TTT4Rec: A Test-Time Training Approach for Rapid Adaption in Sequential Recommendation
- URL: http://arxiv.org/abs/2409.19142v1
- Date: Fri, 27 Sep 2024 21:14:23 GMT
- Title: TTT4Rec: A Test-Time Training Approach for Rapid Adaption in Sequential Recommendation
- Authors: Zhaoqi Yang, Yanan Wang, Yong Ge,
- Abstract summary: Test-Time Training (TTT) offers a novel approach by using self-supervised learning during inference to dynamically update model parameters.
We propose TTT4Rec, a sequential recommendation framework that integrates TTT to better capture dynamic user behavior.
We evaluate TTT4Rec on three widely-used recommendation datasets, demonstrating that it achieves performance on par with or exceeding state-of-the-art models.

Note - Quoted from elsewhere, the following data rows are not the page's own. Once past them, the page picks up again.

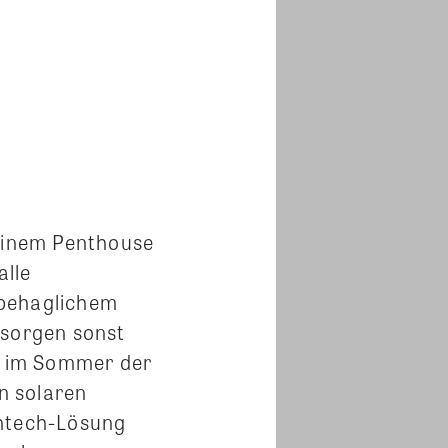
 einem Penthouse
alle
 behaglichem
 sorgen sonst
 im Sommer der
n solaren
ghtech-Lösung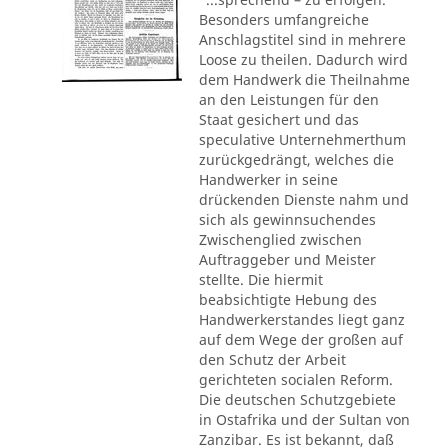
Besonders umfangreiche
Anschlagstitel sind in mehrere
Loose zu theilen. Dadurch wird
dem Handwerk die Theilnahme
an den Leistungen für den
Staat gesichert und das
speculative Unternehmerthum
zurückgedrängt, welches die
Handwerker in seine
drückenden Dienste nahm und
sich als gewinnsuchendes
Zwischenglied zwischen
Auftraggeber und Meister
stellte. Die hiermit
beabsichtigte Hebung des
Handwerkerstandes liegt ganz
auf dem Wege der großen auf
den Schutz der Arbeit
gerichteten socialen Reform.
Die deutschen Schutzgebiete
in Ostafrika und der Sultan von
Zanzibar. Es ist bekannt, daß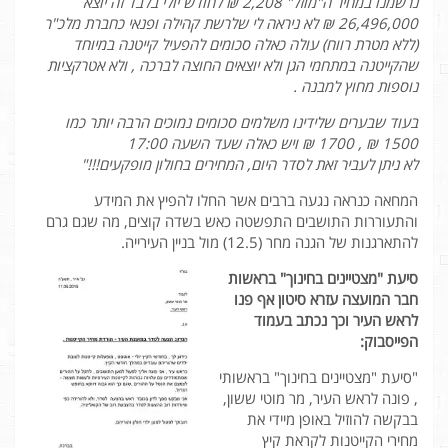
נרשמנו במחיר ה"מוזל" 2,208 ₪ לחודש יולי בלבד זה יוצא
26,496,000 ₪ לא ניראה לי שלרשת קהילה ופנאי כחברת מלכ"ר
(ללא מטרת רווח) עולה כאלה סכומים להפעיל קייטנה במיוחד
שהקייטנה במתחמי הגן ולא יוצאים החוצה לברכה , ולא אטרקציות
נוספות מחוץ למבנה .
בעוד שבערים שלידינו משלמים סכומים נמוכים הרבה יותר כמו
1500 ₪ , 1700 ₪ ויש כאלה שעד השעה 17:00
לא ניתן לעביר זאת לסדר היום, המחירים בחולון מופקעים!!!"
המחאה כנראה נגעה ברבים אשר החלו להפיץ את המידע
והתעוררות התושבים התפשטה כאש בשדה קוצים, מה שגם גרם
להתארגנות של הגנה מחר (12.5) מול בניין העירייה.
סיעת "מצטיינים בחינוך" בראשות
חבר המועצה עזרא סיטון אף פנו
לראש העיר וכך נכתב בעמוד
הפייסבוק:
"סיעת "מצטיינים בחינוך" בראשותי
, פונה לראש העיר, מר מוטי ששון,
בבקשה להוזיל באופן מיידי את
מחירי הקייטנות לקראת קיץ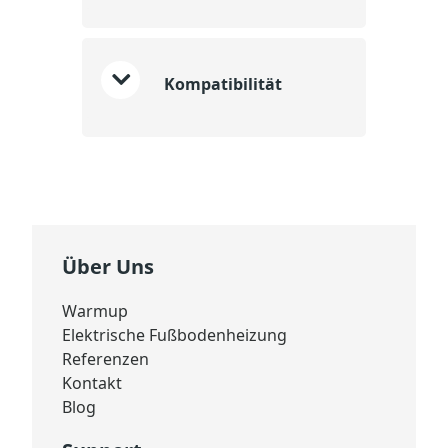
Kompatibilität
Über Uns
Warmup
Elektrische Fußbodenheizung
Referenzen
Kontakt
Blog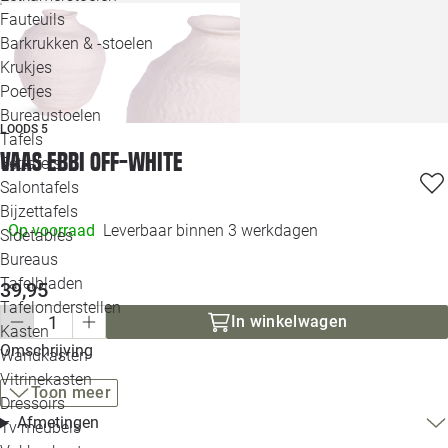
Loo
Fauteuils
Barkrukken & -stoelen
Krukjes
Loo
Poefjes
Bureaustoelen
Loo
LOODS 5
Tafels
Vaas Ebbi off-white
Eettafels
Loo
Salontafels
Bijzettafels
Loo
Op voorraad
Leverbaar binnen 3 werkdagen
Sidetables
Bureaus
Tafelbladen
39,95
Alle 
Tafelonderstellen
In winkelwagen
Kasten
Omschrijving
Wandkasten
Vitrinekasten
Toon meer
Dressoirs
Afmetingen
Tv meubels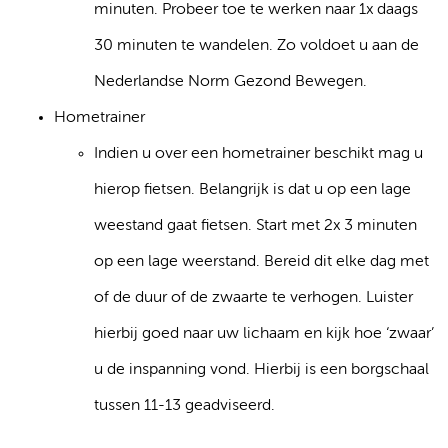
minuten. Probeer toe te werken naar 1x daags
30 minuten te wandelen. Zo voldoet u aan de
Nederlandse Norm Gezond Bewegen.
Hometrainer
Indien u over een hometrainer beschikt mag u
hierop fietsen. Belangrijk is dat u op een lage
weestand gaat fietsen. Start met 2x 3 minuten
op een lage weerstand. Bereid dit elke dag met
of de duur of de zwaarte te verhogen. Luister
hierbij goed naar uw lichaam en kijk hoe ‘zwaar’
u de inspanning vond. Hierbij is een borgschaal
tussen 11-13 geadviseerd.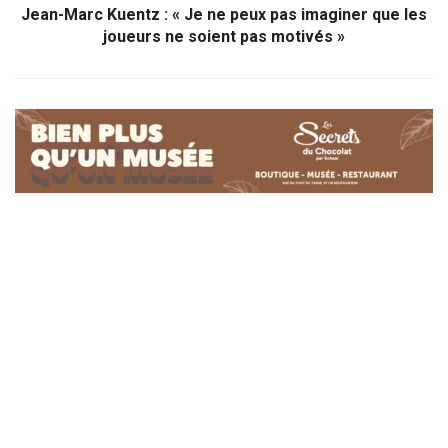
Jean-Marc Kuentz : « Je ne peux pas imaginer que les
joueurs ne soient pas motivés »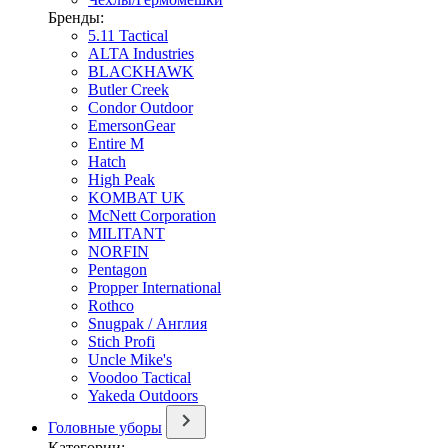
Бренды:
5.11 Tactical
ALTA Industries
BLACKHAWK
Butler Creek
Condor Outdoor
EmersonGear
Entire M
Hatch
High Peak
KOMBAT UK
McNett Corporation
MILITANT
NORFIN
Pentagon
Propper International
Rothco
Snugpak / Англия
Stich Profi
Uncle Mike's
Voodoo Tactical
Yakeda Outdoors
Головные уборы
Категории: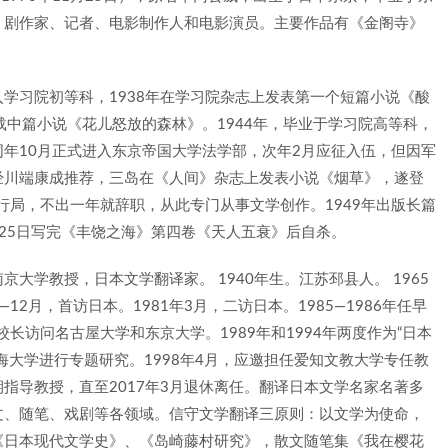
、剧作家、记者、电影制作人和电影演员。主要作品有《金阁寺》
入学习院初等科，1938年在学习院杂志上发表第一个短篇小说《酸
载中篇小说《花儿怒放的森林》。1944年，毕业于学习院高等科，
年10月正式进入东京帝国大学法学部，次年2月应征入伍，但因军
，经川端康成推荐，三岛在《人间》杂志上发表小说《烟草》，遂登
行局，不出一年就辞职，从此专门从事文学创作。1949年出版长篇
月25日写完《丰饶之海》第四卷《天人五衰》后自杀。
大学教授，日本文学翻译家。 1940年生。江苏邳县人。 1965
12月，首访日本。1981年3月，二访日本。1985—1986年任早
长访问名古屋大学和东京大学。1989年和1994年两度作为“日本
海大学进行专题研究。1998年4月，应邀担任爱知文教大学专任教
指导教授，直至2017年3月退休离任。翻译日本文学名家名著多
文、随笔、戏剧等各领域。信守文学翻译三原则：以文学为使命，
《日本现代文学史》、《岛崎藤村研究》，散文随笔集《我在樱花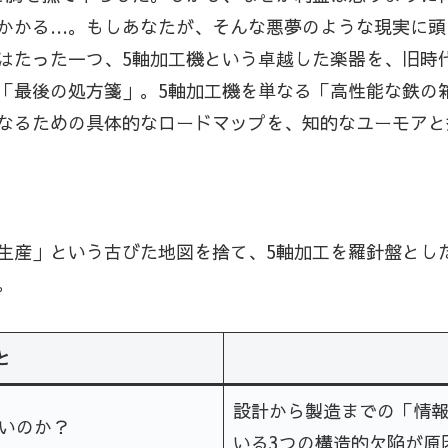
かかる…。もしあなたが、そんな悪夢のような現実に頭
はたった一つ、5軸加工機という卓越した楽器を、旧時
「最後の処方箋」。5軸加工機を単なる「高性能な鉄の
なるための具体的なロードマップを、知的なユーモアと
生産」という古びた地図を捨て、5軸加工を羅針盤とし
。
と
設計から製造までの「情
いのか？
いる3つの構造的欠陥が原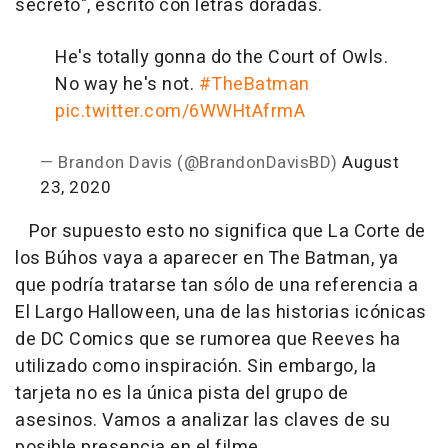
secreto", escrito con letras doradas.
He's totally gonna do the Court of Owls.
No way he's not.
#TheBatman
pic.twitter.com/6WWHtAfrmA
— Brandon Davis (@BrandonDavisBD)
August
23, 2020
Por supuesto esto no significa que La Corte de
los Búhos vaya a aparecer en The Batman, ya
que podría tratarse tan sólo de una referencia a
El Largo Halloween, una de las historias icónicas
de DC Comics que se rumorea que Reeves ha
utilizado como inspiración. Sin embargo, la
tarjeta no es la única pista del grupo de
asesinos. Vamos a analizar las claves de su
posible presencia en el filme.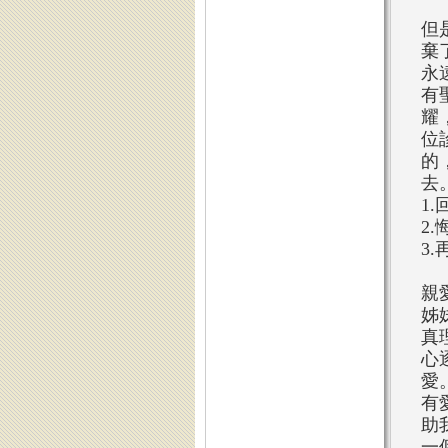
但
棄
永
有
耀
位
的
去
1
2
3
親
姊
真
心
愛
有
助
一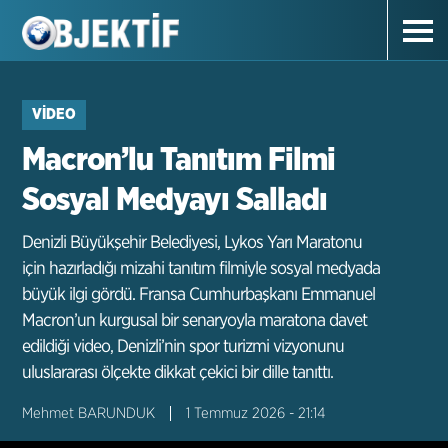
VIDEO
Macron’lu Tanıtım Filmi
Sosyal Medyayı Salladı
Denizli Büyükşehir Belediyesi, Lykos Yarı Maratonu
için hazırladığı mizahi tanıtım filmiyle sosyal medyada
büyük ilgi gördü. Fransa Cumhurbaşkanı Emmanuel
Macron’un kurgusal bir senaryoyla maratona davet
edildiği video, Denizli’nin spor turizmi vizyonunu
uluslararası ölçekte dikkat çekici bir dille tanıttı.
Mehmet BARUNDUK
1 Temmuz 2026 - 21:14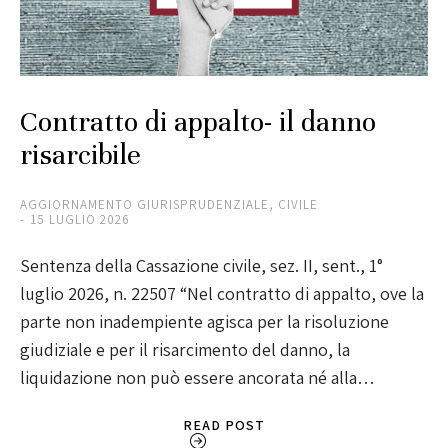
Contratto di appalto- il danno
risarcibile
AGGIORNAMENTO GIURISPRUDENZIALE
,
CIVILE
15 LUGLIO 2026
Sentenza della Cassazione civile, sez. II, sent., 1°
luglio 2026, n. 22507 “Nel contratto di appalto, ove la
parte non inadempiente agisca per la risoluzione
giudiziale e per il risarcimento del danno, la
liquidazione non può essere ancorata né alla…
READ POST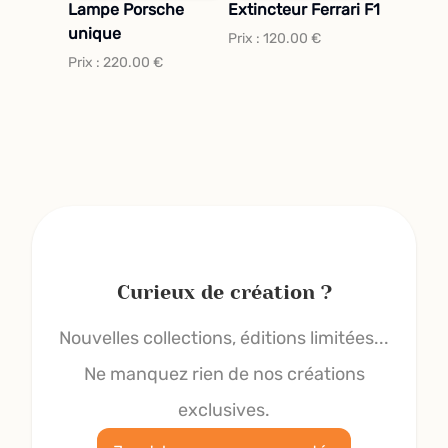
Lampe Porsche
Extincteur Ferrari F1
unique
Prix :
120.00
€
Prix :
220.00
€
Curieux de création ?
Nouvelles collections, éditions limitées...
Ne manquez rien de nos créations
exclusives.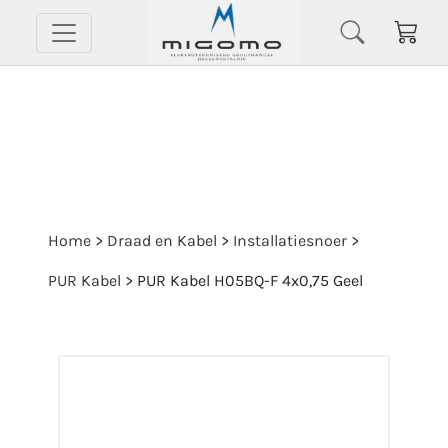
Home
>
Draad en Kabel
>
Installatiesnoer
>
PUR Kabel
>
PUR Kabel H05BQ-F 4x0,75 Geel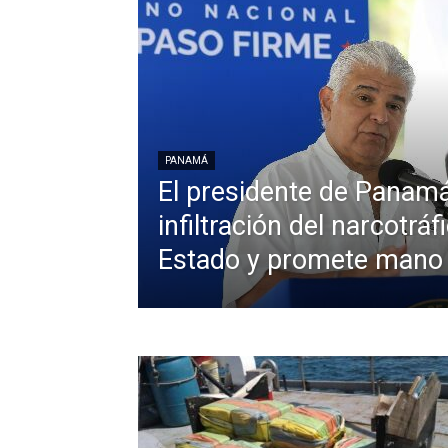
PANAMÁ
El presidente de Panam
infiltración del narcotráf
Estado y promete mano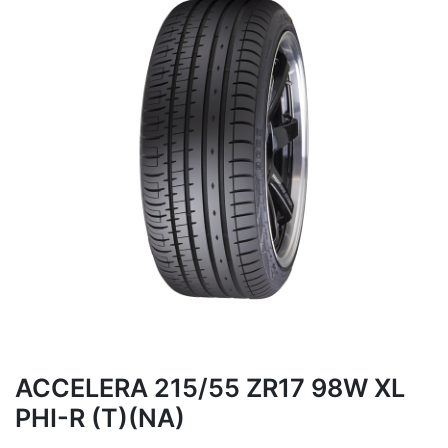
ACCELERA 215/55 ZR17 98W XL
PHI-R (T)(NA)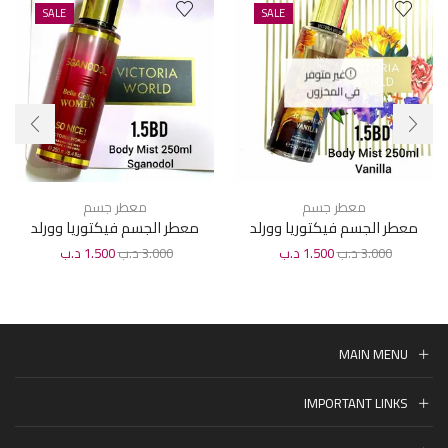
SALE
SALE
غير متوفر
في المخزون
معطر جسم
معطر جسم
معطر الجسم فيكتوريا وورلد
معطر الجسم فيكتوريا وورلد
برائحة فانيلا 250 مل
برائحة سجانودول 250 مل
3.000
د.ب
1.500
د.ب
3.000
د.ب
1.500
د.ب
MAIN MENU
IMPORTANT LINKS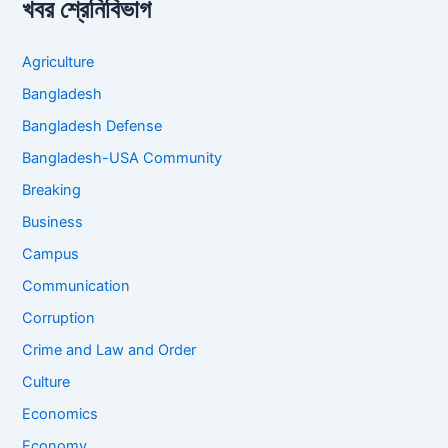
খবর শ্রেনিবিভাগ
Agriculture
Bangladesh
Bangladesh Defense
Bangladesh-USA Community
Breaking
Business
Campus
Communication
Corruption
Crime and Law and Order
Culture
Economics
Economy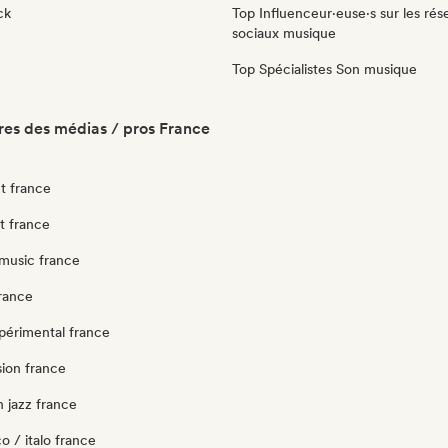
ck
Top Influenceur·euse·s sur les rés
sociaux musique
Top Spécialistes Son musique
es des médias / pros France
t france
ut france
music france
france
périmental france
sion france
 jazz france
o / italo france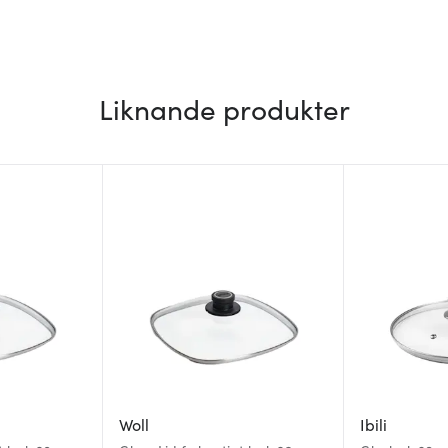
Liknande produkter
Woll
Ibili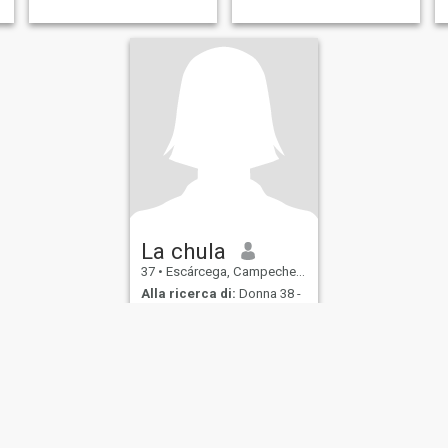
La chula
37
•
Escárcega, Campeche, Messico
Alla ricerca di:
Donna 38 -
65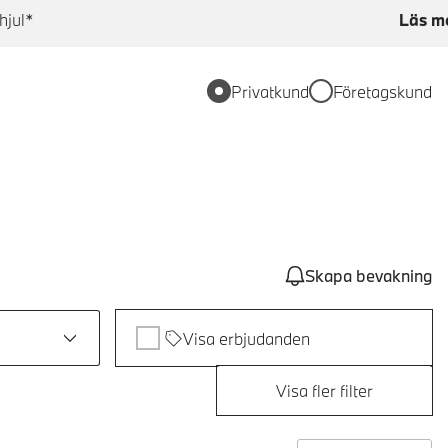
hjul*
Läs m
Privatkund
Företagskund
Skapa bevakning
Visa erbjudanden
Visa fler filter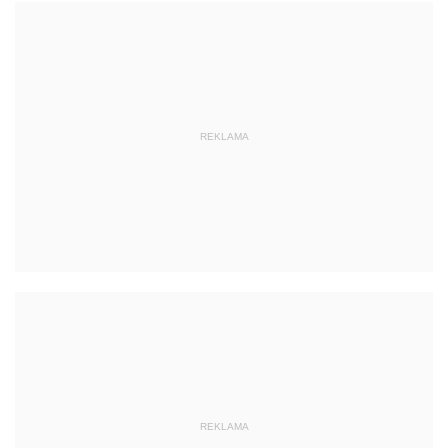
REKLAMA
REKLAMA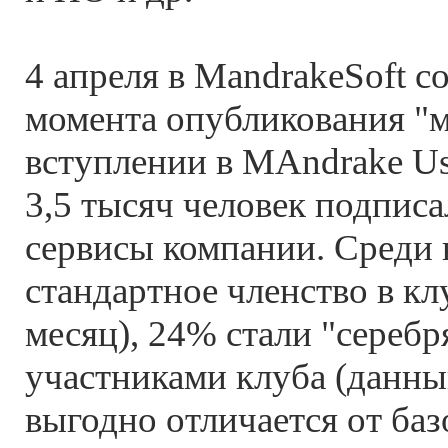
4 апреля в MandrakeSoft с
момента опубликования "
вступлении в MAndrake Use
3,5 тысяч человек подписа
сервисы компании. Среди
стандартное членство в кл
месяц), 24% стали "сереб
участниками клуба (данны
выгодно отличается от базо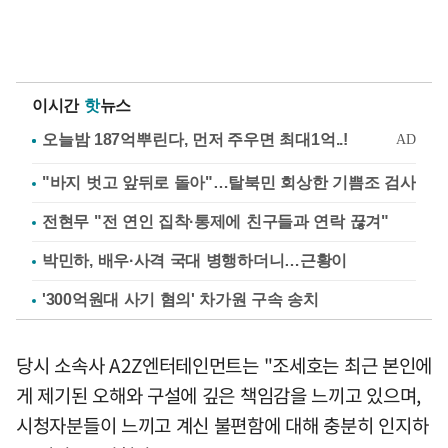
이시간
핫
뉴스
"바지 벗고 앞뒤로 돌아"…탈북민 회상한 기쁨조 검사
전현무 "전 연인 집착·통제에 친구들과 연락 끊겨"
박민하, 배우·사격 국대 병행하더니…근황이
'300억원대 사기 혐의' 차가원 구속 송치
당시 소속사 A2Z엔터테인먼트는 "조세호는 최근 본인에
게 제기된 오해와 구설에 깊은 책임감을 느끼고 있으며,
시청자분들이 느끼고 계신 불편함에 대해 충분히 인지하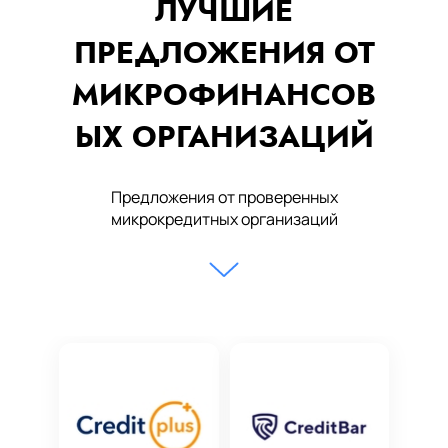
ЛУЧШИЕ
ПРЕДЛОЖЕНИЯ ОТ
МИКРОФИНАНСОВ
ЫХ ОРГАНИЗАЦИЙ
Предложения от проверенных
микрокредитных организаций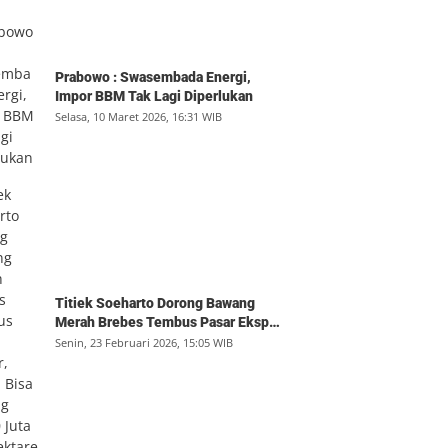
Prabowo : Swasembada Energi,
Impor BBM Tak Lagi Diperlukan
Selasa, 10 Maret 2026, 16:31 WIB
Titiek Soeharto Dorong Bawang
Merah Brebes Tembus Pasar Ekspor,
Petani Bisa Untung Rp350 Juta per
Senin, 23 Februari 2026, 15:05 WIB
Hektare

- Score: 11.15566809055308
- License: http://creativecommons.org/licenses/by/4.0/
- Abstract: Sequential recommendation tasks, which aim to predict the next item a user will interact with, typically rely on models trained solely on historical data. However, in real-world scenarios, user behavior can fluctuate in the long interaction sequences, and training data may be limited to model this dynamics. To address this, Test-Time Training (TTT) offers a novel approach by using self-supervised learning during inference to dynamically update model parameters. This allows the model to adapt to new user interactions in real-time, leading to more accurate recommendations. In this paper, we propose TTT4Rec, a sequential recommendation framework that integrates TTT to better capture dynamic user behavior. By continuously updating model parameters during inference, TTT4Rec is particularly effective in scenarios where user interaction sequences are long, training data is limited, or user behavior is highly variable. We evaluate TTT4Rec on three widely-used recommendation datasets, demonstrating that it achieves performance on par with or exceeding state-of-the-art models. The codes are available at https://github.com/ZhaoqiZachYang/TTT4Rec.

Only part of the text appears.